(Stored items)
━━━━━━━━━━━━━━━━━━━━
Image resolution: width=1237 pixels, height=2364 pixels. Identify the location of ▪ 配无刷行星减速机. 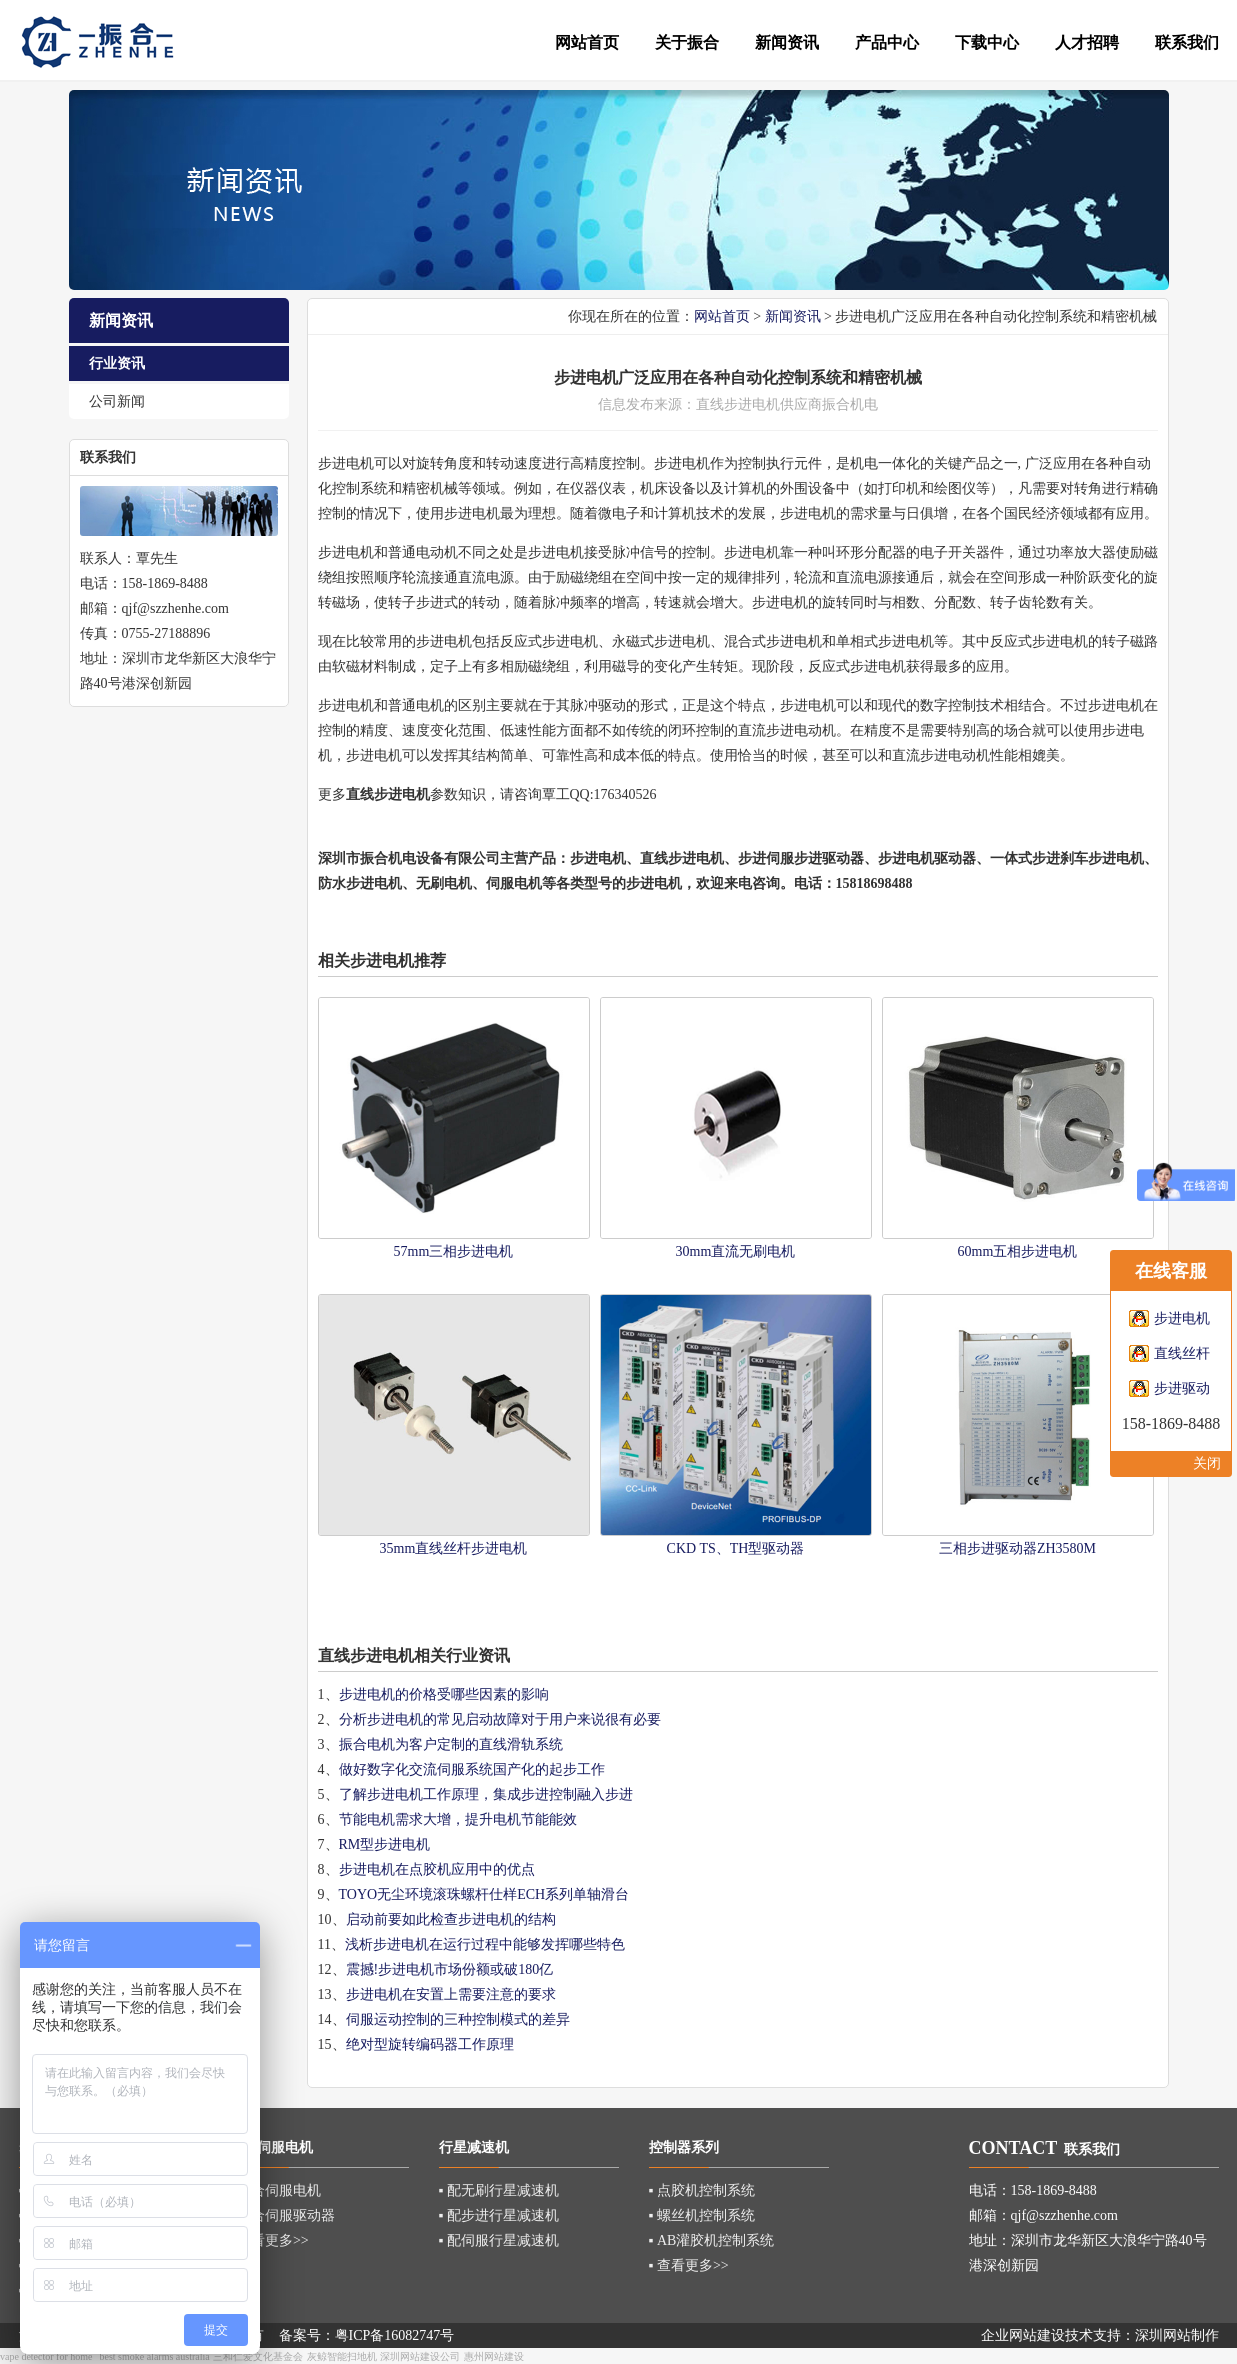
(499, 2190).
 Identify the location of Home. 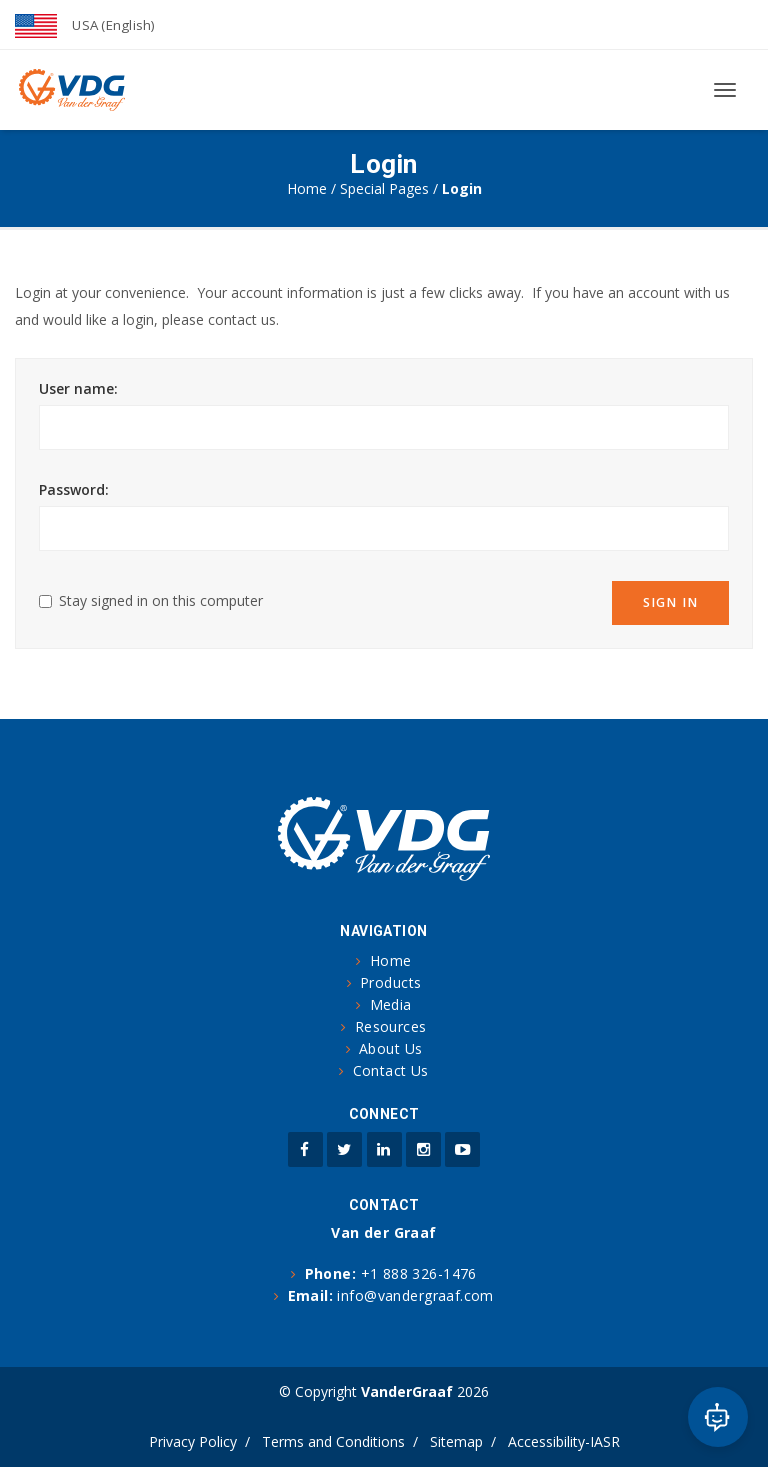
(307, 188).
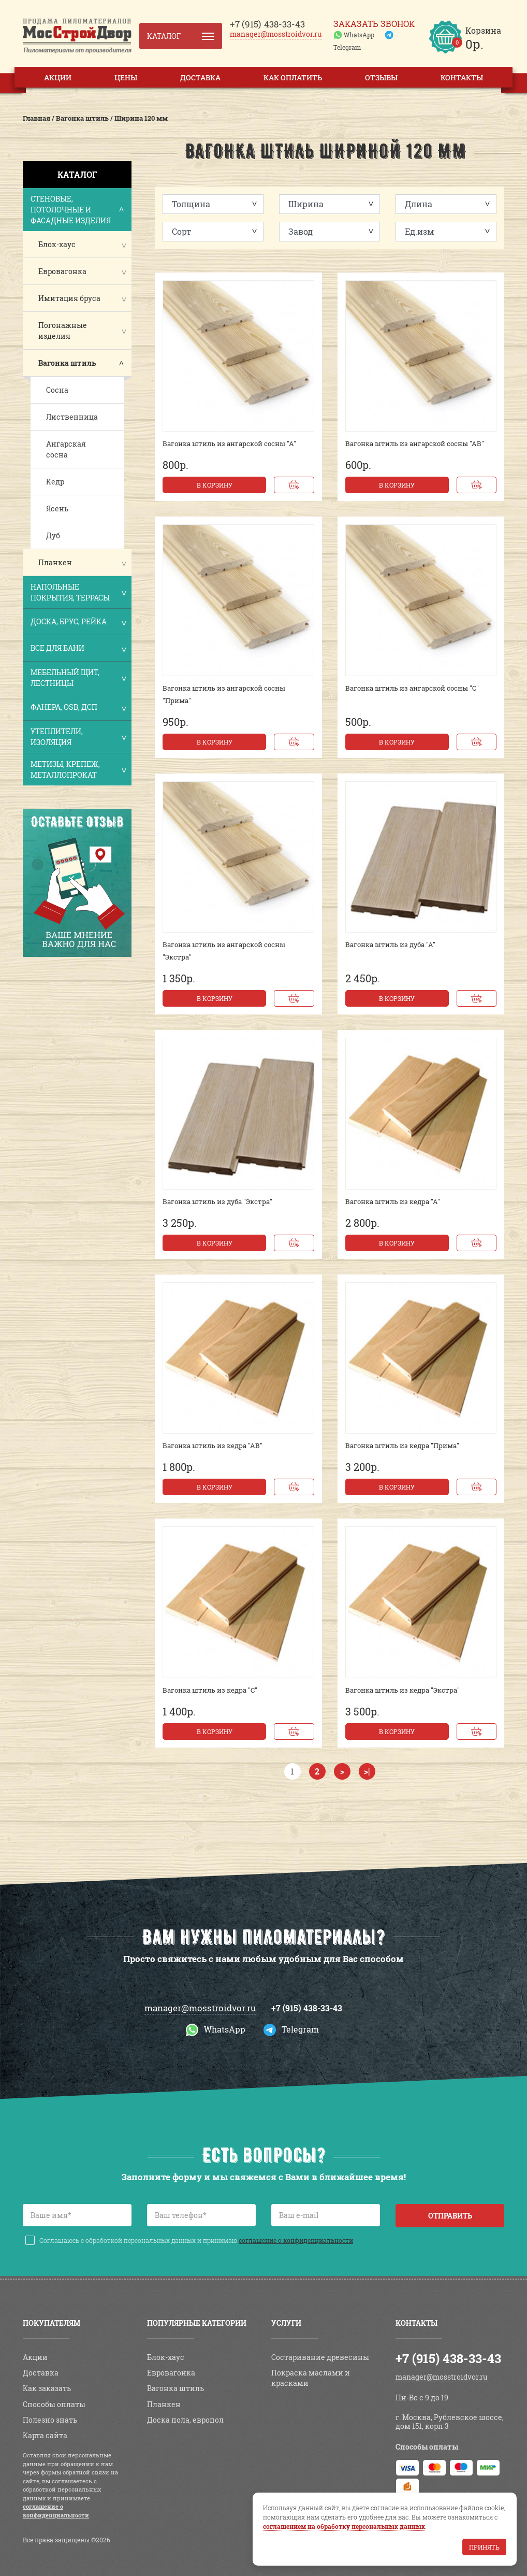  I want to click on Дуб, so click(53, 535).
━━━━━━━━━━━━━━━━━━━━
→ WHAT YOU HAVE TO DO
The records above should be duplicated exactly, with none of their pictures kept.

→ RESULT
Image resolution: width=1237 pixels, height=2364 pixels. Identify the location of ▪ 配无刷行星减速机. 
(499, 2190).
 Identify the location of Home. 
(307, 188).
  I want to click on Дуб, so click(53, 535).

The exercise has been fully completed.